Hal seperti itu, lanjut Menag, tidak menutup kemungkinan terjadi di masyarakat kita, karena agama memiliki kekuatan yang luar biasa untuk menggerakan orang. “Bagaimana menyikapi perbedaan inilah yang menjadi tantangan kita,” katanya sambil mengingatkan tentang pentingnya toleransi.
Jika masyarakat tidak mempunyai toleransi dalm menyikapi perbedaan, maka kata Menag bangsa ini akan mengalami ancamana disintegrasi yang luar biasa. Untuk itu, yang diperlukan ke depan adalah bagaimana masyaraka Indonesia bisa hidup bertoleransi dan saling menghargai dalam menyikapi perbedaan. “Toleransi bukan saling meleburkan diri di antra yang berbeda, tapi cukup saling menghormati dan menghargai,” tambahnya.

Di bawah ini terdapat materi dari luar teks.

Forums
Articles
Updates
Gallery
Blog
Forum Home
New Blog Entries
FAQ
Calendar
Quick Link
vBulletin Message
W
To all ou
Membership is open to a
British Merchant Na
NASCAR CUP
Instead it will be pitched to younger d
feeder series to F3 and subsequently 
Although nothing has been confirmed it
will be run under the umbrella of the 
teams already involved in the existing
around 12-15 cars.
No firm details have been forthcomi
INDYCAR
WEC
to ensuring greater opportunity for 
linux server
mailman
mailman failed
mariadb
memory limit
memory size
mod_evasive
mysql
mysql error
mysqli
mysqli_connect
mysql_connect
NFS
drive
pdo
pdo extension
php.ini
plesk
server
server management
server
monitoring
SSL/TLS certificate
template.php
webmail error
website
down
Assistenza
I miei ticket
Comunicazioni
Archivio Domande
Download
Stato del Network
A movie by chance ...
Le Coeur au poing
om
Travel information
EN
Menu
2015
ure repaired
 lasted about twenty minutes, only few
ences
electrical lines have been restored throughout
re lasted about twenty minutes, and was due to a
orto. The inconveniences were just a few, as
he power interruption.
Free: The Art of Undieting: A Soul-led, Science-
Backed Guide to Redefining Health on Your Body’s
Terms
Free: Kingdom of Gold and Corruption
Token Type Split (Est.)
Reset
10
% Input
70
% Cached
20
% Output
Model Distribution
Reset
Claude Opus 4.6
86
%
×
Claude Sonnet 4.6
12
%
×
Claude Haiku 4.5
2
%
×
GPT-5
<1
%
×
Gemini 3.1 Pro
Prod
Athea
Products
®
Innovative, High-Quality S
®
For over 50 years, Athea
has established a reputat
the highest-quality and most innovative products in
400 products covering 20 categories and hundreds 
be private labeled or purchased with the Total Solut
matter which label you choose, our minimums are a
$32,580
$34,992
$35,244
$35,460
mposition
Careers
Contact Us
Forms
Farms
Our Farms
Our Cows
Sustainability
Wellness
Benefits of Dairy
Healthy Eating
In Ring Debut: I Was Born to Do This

Menag menambahkan bahwa melalui kegiatan ini, Kemenag ingin mendapat masukan dari seluruh peserta tentang bagaimana memberikan pemahaman agama yang lebih moderat. Bukan agama dalam pengertian formal yang seringkali memunculkan perbedaan.
Sebelumnya, Dirjen Bimas Islam Machasin mengatakan bahwa Kementerian Agama merasa bertanggung jawab untuk ikut bersama-sama dengan masyarakat dalam menanggulangi paham radikalisme yang tidak hanya merugikan masyarakat, tapi juga Islam dan Indonesia. Menurut Machasin, sekarang ini ada pemahaman yang keliru tentang Islam dan karenanya sarasehan ini dilakukan.